• Instructions to follow:
Write out, without any change, the lines in the material below that run from the line with "are anything to" through the line with "Aug 6, 2026 | 10:55 am", both included.

+++++

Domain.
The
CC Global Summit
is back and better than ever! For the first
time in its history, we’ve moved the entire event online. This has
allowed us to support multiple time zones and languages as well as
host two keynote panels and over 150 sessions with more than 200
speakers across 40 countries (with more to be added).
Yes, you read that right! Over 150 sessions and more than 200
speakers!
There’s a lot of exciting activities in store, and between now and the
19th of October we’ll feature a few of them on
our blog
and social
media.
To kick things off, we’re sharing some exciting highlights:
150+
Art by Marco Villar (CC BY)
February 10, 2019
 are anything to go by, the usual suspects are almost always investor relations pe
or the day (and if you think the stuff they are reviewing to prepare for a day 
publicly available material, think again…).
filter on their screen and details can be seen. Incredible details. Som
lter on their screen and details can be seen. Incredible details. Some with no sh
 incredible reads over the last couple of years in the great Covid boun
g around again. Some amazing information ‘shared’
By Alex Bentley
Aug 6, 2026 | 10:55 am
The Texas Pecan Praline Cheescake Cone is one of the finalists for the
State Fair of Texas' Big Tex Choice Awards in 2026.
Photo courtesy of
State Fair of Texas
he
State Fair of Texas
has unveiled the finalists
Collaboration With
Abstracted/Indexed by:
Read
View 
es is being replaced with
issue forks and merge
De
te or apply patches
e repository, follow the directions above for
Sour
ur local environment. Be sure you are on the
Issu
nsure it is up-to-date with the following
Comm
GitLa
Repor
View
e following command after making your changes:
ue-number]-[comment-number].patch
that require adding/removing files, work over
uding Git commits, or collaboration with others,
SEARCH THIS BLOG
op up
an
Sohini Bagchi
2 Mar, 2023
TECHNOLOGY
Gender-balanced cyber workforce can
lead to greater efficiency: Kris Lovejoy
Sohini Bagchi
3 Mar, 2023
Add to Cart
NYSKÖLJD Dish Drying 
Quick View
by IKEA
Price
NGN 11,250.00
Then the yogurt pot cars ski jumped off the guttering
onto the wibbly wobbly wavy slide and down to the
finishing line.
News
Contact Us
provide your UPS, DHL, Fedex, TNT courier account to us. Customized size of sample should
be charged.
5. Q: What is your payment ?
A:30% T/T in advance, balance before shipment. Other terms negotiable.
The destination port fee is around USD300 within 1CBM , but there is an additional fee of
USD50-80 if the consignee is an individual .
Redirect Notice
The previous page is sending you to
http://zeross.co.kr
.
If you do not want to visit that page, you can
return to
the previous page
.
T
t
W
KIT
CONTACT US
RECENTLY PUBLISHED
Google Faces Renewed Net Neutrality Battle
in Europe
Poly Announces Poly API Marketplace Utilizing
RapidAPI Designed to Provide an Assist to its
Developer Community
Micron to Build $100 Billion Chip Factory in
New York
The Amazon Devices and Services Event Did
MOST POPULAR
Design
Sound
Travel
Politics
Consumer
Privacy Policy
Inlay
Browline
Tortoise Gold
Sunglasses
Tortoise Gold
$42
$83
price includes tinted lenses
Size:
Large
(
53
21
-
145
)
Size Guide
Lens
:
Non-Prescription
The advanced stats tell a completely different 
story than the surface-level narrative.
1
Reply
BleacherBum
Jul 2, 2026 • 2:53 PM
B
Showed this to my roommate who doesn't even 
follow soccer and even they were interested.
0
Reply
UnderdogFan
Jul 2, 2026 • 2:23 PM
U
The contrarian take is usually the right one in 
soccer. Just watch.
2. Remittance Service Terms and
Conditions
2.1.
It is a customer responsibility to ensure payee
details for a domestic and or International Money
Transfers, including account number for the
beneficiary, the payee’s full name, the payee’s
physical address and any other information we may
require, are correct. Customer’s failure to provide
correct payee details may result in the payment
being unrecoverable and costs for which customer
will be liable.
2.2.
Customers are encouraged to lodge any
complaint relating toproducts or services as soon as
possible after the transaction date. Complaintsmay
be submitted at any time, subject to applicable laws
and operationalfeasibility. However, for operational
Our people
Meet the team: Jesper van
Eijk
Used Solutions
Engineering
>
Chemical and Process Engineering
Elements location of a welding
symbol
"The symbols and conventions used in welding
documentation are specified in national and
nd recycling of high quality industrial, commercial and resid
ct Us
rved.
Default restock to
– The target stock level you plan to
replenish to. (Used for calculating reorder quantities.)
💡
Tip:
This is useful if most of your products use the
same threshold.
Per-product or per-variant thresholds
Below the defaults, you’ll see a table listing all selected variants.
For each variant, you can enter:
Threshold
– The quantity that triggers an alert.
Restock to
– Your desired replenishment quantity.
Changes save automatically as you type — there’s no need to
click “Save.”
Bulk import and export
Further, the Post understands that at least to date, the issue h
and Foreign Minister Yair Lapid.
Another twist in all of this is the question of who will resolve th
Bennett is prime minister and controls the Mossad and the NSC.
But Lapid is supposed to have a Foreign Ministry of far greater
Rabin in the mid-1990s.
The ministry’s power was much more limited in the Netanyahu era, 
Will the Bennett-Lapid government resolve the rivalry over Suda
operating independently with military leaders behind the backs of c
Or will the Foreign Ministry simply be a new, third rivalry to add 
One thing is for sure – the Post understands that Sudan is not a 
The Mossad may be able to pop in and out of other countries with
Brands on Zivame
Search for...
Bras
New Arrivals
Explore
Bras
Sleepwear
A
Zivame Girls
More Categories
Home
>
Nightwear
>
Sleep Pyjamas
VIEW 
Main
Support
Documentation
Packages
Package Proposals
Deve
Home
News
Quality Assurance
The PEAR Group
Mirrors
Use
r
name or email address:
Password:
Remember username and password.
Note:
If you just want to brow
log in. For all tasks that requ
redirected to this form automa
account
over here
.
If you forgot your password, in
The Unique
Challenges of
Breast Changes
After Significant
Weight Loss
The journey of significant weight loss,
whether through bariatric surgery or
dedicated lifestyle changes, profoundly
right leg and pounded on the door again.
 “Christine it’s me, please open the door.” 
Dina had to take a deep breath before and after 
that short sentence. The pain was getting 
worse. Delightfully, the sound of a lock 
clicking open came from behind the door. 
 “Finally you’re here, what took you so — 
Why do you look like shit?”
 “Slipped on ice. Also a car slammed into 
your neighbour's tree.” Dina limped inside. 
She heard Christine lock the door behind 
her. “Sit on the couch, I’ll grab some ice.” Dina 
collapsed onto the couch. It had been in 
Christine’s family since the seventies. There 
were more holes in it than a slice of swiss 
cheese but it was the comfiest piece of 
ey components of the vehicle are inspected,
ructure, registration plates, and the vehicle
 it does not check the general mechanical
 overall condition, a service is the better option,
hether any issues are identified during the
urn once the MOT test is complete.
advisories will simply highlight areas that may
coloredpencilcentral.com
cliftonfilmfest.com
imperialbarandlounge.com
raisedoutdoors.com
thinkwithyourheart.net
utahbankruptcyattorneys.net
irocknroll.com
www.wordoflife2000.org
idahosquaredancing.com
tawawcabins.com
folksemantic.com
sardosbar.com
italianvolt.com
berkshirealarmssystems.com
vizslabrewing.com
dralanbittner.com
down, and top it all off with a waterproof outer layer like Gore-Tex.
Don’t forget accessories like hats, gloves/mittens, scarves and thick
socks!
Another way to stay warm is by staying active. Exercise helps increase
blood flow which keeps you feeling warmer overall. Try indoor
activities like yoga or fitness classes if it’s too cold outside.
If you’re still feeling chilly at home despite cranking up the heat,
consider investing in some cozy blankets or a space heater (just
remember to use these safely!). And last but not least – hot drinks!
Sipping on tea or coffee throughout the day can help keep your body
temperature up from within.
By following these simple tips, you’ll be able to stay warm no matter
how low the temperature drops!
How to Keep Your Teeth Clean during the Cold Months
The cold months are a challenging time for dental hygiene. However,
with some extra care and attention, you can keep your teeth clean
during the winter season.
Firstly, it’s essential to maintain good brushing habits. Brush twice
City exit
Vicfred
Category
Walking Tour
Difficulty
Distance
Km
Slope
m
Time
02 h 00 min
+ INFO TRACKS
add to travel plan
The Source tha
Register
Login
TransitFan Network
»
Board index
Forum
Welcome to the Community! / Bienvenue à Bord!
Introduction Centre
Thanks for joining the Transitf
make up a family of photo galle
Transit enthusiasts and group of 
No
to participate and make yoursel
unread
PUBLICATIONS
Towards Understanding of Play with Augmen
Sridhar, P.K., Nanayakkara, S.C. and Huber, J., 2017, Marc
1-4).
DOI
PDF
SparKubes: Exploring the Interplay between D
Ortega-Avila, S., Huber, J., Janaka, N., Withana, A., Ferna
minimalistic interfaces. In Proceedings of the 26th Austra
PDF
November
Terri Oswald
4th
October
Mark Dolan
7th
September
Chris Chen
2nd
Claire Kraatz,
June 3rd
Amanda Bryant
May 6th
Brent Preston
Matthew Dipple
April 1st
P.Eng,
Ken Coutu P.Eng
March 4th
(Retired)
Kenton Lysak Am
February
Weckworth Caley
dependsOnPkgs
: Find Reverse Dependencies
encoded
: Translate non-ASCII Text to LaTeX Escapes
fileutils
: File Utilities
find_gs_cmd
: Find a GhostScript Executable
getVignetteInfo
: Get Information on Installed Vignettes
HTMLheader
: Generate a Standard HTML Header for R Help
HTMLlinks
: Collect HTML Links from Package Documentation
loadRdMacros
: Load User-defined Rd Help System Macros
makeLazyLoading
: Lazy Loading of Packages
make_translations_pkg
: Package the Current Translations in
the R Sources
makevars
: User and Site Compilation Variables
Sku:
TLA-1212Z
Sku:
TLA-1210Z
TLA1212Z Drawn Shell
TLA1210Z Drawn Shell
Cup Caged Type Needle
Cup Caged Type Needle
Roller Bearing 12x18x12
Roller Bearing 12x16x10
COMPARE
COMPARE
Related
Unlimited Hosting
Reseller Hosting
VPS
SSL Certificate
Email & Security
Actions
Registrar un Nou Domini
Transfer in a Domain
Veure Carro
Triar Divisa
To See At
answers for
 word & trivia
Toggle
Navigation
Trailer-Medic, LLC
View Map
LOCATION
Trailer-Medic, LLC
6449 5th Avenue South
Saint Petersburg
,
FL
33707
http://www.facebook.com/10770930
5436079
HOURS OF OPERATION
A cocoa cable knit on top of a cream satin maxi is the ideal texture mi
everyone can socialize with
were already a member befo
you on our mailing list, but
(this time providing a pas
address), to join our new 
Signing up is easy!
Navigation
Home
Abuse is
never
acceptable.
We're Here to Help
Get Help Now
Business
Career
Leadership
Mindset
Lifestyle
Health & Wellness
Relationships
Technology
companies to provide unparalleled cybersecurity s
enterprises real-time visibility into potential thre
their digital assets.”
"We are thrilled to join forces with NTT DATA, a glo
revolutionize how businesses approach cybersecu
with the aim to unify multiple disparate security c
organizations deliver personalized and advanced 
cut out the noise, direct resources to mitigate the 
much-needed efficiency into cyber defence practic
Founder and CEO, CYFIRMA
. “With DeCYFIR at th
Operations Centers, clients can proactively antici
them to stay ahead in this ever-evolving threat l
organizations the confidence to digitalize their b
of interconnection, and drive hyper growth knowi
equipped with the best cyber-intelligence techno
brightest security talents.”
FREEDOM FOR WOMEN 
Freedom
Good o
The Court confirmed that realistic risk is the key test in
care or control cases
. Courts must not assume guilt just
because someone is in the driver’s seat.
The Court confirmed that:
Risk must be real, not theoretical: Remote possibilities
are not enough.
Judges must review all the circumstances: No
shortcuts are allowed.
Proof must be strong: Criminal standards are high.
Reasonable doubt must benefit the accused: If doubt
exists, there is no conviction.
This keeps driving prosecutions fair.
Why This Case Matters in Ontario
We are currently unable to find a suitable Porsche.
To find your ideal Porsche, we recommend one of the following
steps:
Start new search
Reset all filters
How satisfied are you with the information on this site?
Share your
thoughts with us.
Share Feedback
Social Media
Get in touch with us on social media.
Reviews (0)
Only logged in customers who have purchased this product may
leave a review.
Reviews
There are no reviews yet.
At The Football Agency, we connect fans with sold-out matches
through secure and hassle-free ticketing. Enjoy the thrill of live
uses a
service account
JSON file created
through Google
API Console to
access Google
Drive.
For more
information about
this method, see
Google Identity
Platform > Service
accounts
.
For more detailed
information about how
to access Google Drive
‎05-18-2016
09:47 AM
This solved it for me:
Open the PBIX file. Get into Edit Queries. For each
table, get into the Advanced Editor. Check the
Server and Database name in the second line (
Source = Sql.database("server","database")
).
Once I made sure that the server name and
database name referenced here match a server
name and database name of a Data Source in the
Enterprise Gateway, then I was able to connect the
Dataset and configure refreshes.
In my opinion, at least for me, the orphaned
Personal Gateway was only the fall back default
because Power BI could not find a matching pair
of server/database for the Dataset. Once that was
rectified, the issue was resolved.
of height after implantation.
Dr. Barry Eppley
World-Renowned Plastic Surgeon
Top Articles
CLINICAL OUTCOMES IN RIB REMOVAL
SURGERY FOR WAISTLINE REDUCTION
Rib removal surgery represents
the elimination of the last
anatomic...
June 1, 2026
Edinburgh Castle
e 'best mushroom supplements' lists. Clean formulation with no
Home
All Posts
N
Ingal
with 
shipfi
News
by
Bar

+++++

• Answer for this exercise:
 are anything to go by, the usual suspects are almost always investor relations pe
or the day (and if you think the stuff they are reviewing to prepare for a day 
publicly available material, think again…).
filter on their screen and details can be seen. Incredible details. Som
lter on their screen and details can be seen. Incredible details. Some with no sh
 incredible reads over the last couple of years in the great Covid boun
g around again. Some amazing information ‘shared’
By Alex Bentley
Aug 6, 2026 | 10:55 am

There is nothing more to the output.